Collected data
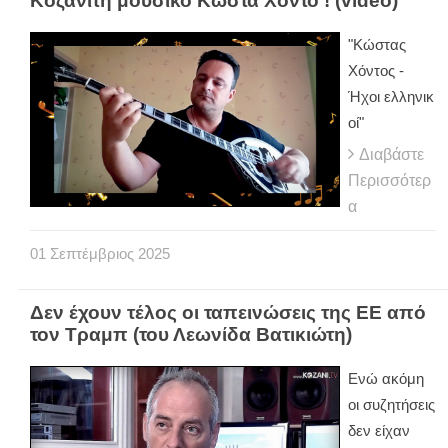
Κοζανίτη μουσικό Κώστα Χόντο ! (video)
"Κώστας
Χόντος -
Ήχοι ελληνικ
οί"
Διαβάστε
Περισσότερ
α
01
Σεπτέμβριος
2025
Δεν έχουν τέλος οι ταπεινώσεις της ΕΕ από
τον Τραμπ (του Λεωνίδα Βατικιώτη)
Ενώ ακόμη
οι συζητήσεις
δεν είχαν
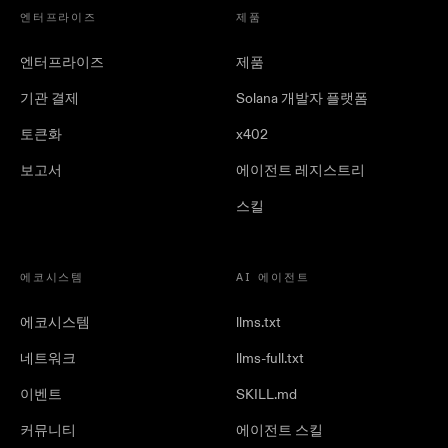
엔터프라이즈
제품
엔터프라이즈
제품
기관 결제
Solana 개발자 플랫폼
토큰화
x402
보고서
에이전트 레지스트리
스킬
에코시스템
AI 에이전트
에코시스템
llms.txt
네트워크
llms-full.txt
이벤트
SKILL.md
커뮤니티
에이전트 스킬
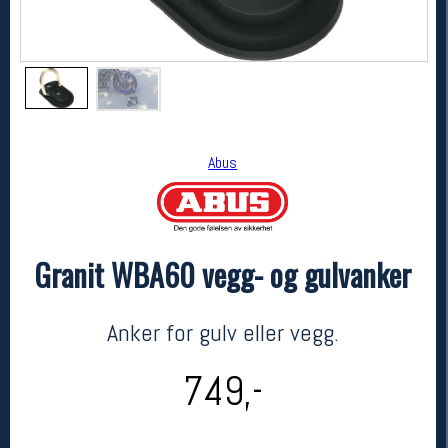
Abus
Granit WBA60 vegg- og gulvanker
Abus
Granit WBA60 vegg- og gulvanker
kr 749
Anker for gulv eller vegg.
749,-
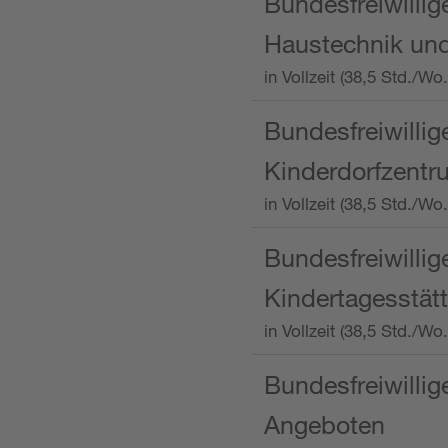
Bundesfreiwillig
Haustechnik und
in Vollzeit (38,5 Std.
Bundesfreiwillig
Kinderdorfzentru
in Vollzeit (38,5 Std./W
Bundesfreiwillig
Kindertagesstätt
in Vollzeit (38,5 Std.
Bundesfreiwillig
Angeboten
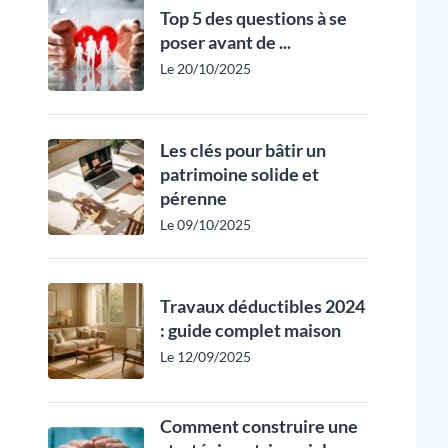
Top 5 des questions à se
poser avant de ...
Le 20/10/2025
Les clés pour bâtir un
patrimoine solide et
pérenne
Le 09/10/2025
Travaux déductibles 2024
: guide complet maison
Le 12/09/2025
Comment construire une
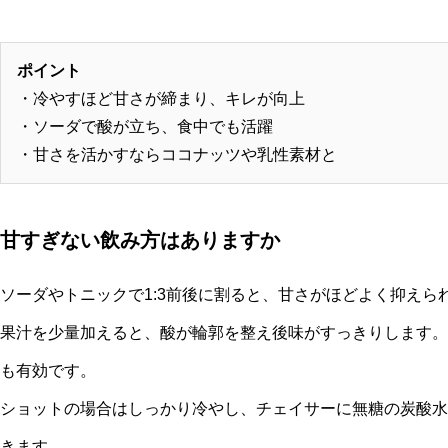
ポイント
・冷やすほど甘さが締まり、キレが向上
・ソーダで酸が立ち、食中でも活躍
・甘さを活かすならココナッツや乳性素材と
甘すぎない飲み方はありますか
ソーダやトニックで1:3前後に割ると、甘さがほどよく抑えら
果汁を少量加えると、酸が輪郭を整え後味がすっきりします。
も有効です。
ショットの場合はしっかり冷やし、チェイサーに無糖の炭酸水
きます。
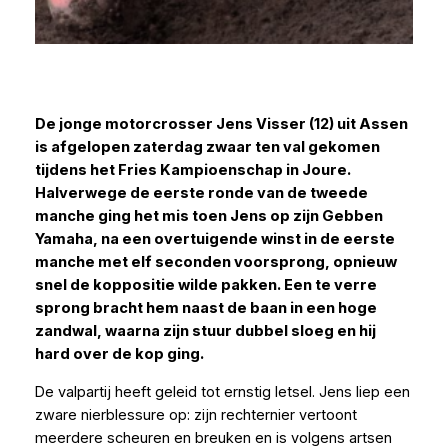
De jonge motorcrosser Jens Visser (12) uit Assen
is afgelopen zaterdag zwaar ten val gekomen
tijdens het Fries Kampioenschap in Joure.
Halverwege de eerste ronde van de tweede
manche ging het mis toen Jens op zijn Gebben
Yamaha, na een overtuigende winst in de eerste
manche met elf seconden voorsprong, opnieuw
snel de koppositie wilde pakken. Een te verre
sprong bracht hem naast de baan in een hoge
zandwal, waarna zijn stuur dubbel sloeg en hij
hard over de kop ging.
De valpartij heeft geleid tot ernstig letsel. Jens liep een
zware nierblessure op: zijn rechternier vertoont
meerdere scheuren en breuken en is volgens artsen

| Assignment |
Omit the pictures; print the records above exactly.

| Solution |
Κοζανίτη μουσικό Κώστα Χόντο ! (video)
"Κώστας
Χόντος -
Ήχοι ελληνικ
οί"
Διαβάστε
Περισσότερ
α
01
Σεπτέμβριος
2025
Δεν έχουν τέλος οι ταπεινώσεις της ΕΕ από
τον Τραμπ (του Λεωνίδα Βατικιώτη)
Ενώ ακόμη
οι συζητήσεις
δεν είχαν
엔터프라이즈
제품
엔터프라이즈
제품
기관 결제
Solana 개발자 플랫폼
토큰화
x402
보고서
에이전트 레지스트리
스킬
에코시스템
AI 에이전트
에코시스템
llms.txt
네트워크
llms-full.txt
이벤트
SKILL.md
커뮤니티
에이전트 스킬
Abus
Granit WBA60 vegg- og gulvanker
Abus
Granit WBA60 vegg- og gulvanker
kr 749
Anker for gulv eller vegg.
749,-
Bundesfreiwillig
Haustechnik und
in Vollzeit (38,5 Std.
Bundesfreiwillig
Kinderdorfzentru
in Vollzeit (38,5 Std./W
Bundesfreiwillig
Kindertagesstätt
in Vollzeit (38,5 Std.
Bundesfreiwillig
Angeboten
Top 5 des questions à se
poser avant de ...
Le 20/10/2025
Les clés pour bâtir un
patrimoine solide et
pérenne
Le 09/10/2025
Travaux déductibles 2024
: guide complet maison
Le 12/09/2025
Comment construire une
ポイント
・冷やすほど甘さが締まり、キレが向上
・ソーダで酸が立ち、食中でも活躍
・甘さを活かすならココナッツや乳性素材と
甘すぎない飲み方はありますか
ソーダやトニックで1:3前後に割ると、甘さがほどよく抑えら
果汁を少量加えると、酸が輪郭を整え後味がすっきりします。
も有効です。
ショットの場合はしっかり冷やし、チェイサーに無糖の炭酸水
きます。
De jonge motorcrosser Jens Visser (12) uit Assen
is afgelopen zaterdag zwaar ten val gekomen
tijdens het Fries Kampioenschap in Joure.
Halverwege de eerste ronde van de tweede
manche ging het mis toen Jens op zijn Gebben
Yamaha, na een overtuigende winst in de eerste
manche met elf seconden voorsprong, opnieuw
snel de koppositie wilde pakken. Een te verre
sprong bracht hem naast de baan in een hoge
zandwal, waarna zijn stuur dubbel sloeg en hij
hard over de kop ging.
De valpartij heeft geleid tot ernstig letsel. Jens liep een
zware nierblessure op: zijn rechternier vertoont
meerdere scheuren en breuken en is volgens artsen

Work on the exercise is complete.